Solo travel is a very unique way to see the world. The act of taking in your surroundings by yourself, without having to worry about the wants and needs of anyone else, is magical. You can go exactly where you want, when you want, without having to worry about a travel companion. Solo travel can also be pretty troublesome to get used to, however. Many people considering setting off on adventures alone for the first time worry about loneliness, safety and the frankly extremely unfair single supplement. Have a read through of our top tips to help you acclimatise to solo travel and see if we can convince you that it’s right for you.

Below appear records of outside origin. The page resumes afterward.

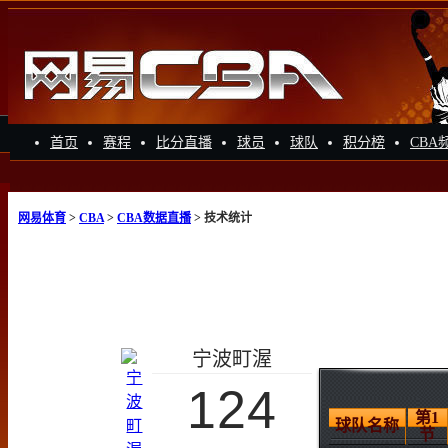
首页
赛程
比分直播
球员
球队
积分榜
CBA
网易体育
>
CBA
>
CBA数据直播
> 技术统计
宁波町渥
124
第1
球队名称
节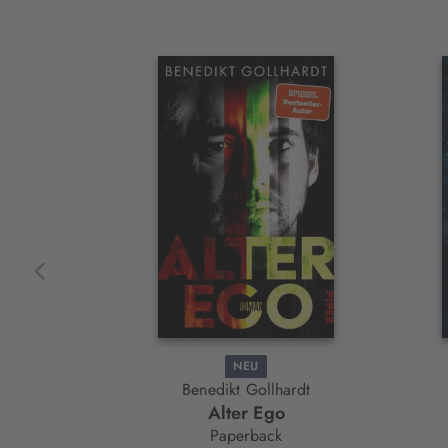
Interaktives
Slider-
Element
NEU
Benedikt Gollhardt
Alter Ego
Paperback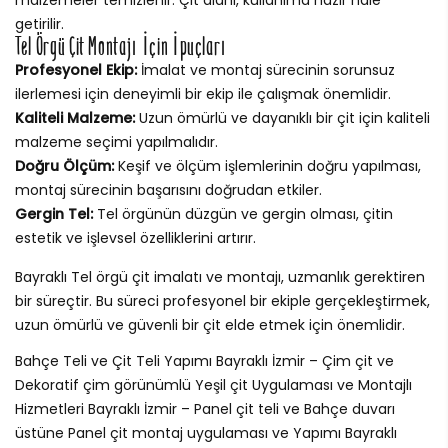
getirilir.
Tel Örgü Çit Montajı İçin İpuçları
Profesyonel Ekip:
İmalat ve montaj sürecinin sorunsuz
ilerlemesi için deneyimli bir ekip ile çalışmak önemlidir.
Kaliteli Malzeme:
Uzun ömürlü ve dayanıklı bir çit için kaliteli
malzeme seçimi yapılmalıdır.
Doğru Ölçüm:
Keşif ve ölçüm işlemlerinin doğru yapılması,
montaj sürecinin başarısını doğrudan etkiler.
Gergin Tel:
Tel örgünün düzgün ve gergin olması, çitin
estetik ve işlevsel özelliklerini artırır.
Bayraklı Tel örgü çit imalatı ve montajı, uzmanlık gerektiren
bir süreçtir. Bu süreci profesyonel bir ekiple gerçekleştirmek,
uzun ömürlü ve güvenli bir çit elde etmek için önemlidir.
Bahçe Teli ve Çit Teli Yapımı Bayraklı İzmir – Çim çit ve
Dekoratif çim görünümlü Yeşil çit Uygulaması ve Montajlı
Hizmetleri Bayraklı İzmir – Panel çit teli ve Bahçe duvarı
üstüne Panel çit montaj uygulaması ve Yapımı Bayraklı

This is perhaps the primary concern of every traveller who has set off on a solo trip. There is something to be said for having a travelling companion as an extra pair of eyes when in crowded areas or to help out in the case of an emergency. There is also an argument, however, that solo travel could well be safer, at least when it comes to convincing would-be criminals that you are not a tourist. It is easier, for instance, to blend into a crowd when you are travelling solo and to shake off that tourist image which often marks travellers out as easy victims. Really take advantage of this by ditching everything that could cause you to stand out, whether it’s a t-shirt from the nearby fun-park or the guidebook. There are plenty of things that you can do to keep yourself safe when travelling alone. Mostly, it’s all about trusting your instincts. If it doesn’t feel right, don’t do it.
2. Avoid the supplement
The single supplement is extremely unfair and could well make your holiday more expensive than travellers with a companion. With supplements ranging from anything from 25% to 100%, they really can add a significant amount to your break. Let’s face it, when you are travelling alone, you need to save all the money on the essentials that you can to make the most out of the fact that you are free to do whatever you want. You don’t want a lack of funds to be the thing holding you back. You can avoid the single supplement, sometimes, if you book at the last minute. Tour operators are usually desperate to sell approaching dates and so often the supplement can be negotiated down. You could also consider staying in a hostel. These charge for a bed, not for a room. They are often extremely secure and you never know who you might meet – maybe a potential life-long friend.
3. Plan for emergencies
One of the best things that you can do before you set off is to really think about what you would do in an emergency situation. Perhaps try running through some scenarios with a friend or family member so that you can really think through what the best course of action would be. It could really help you decide what to do, should you find yourself in a similar situation while you are travelling, and it could also really put your mind at rest because you know there are options. You should also think carefully about what you pack. TUI, for instance, advise that anyone with a medical condition should ensure they pack something that highlights this – and carry it with them wherever they go. You might not be able to talk to a medical professional in an emergency situation, so having some sort of marker could well save your life.
4. Dining alone
Dining alone is probably one of the most difficult things that solo travellers have to do. There are ways that you can make it a little more palatable, however. For instance, you could try chatting with the waiting staff. Not only will you occupy yourself during your meal but you might pick up some great tips about places to visit in your destination. Maybe you could try outdoor dining as an option too. Sitting outside, with a good book, is so peaceful and appears less unusual than it does when it happens during the traditional indoor dining experience. Whatever you do, don’t take away the experience of eating great food while you are travelling from yourself, just because you don’t fancy eating alone. Instead, find ways to make it more enjoyable.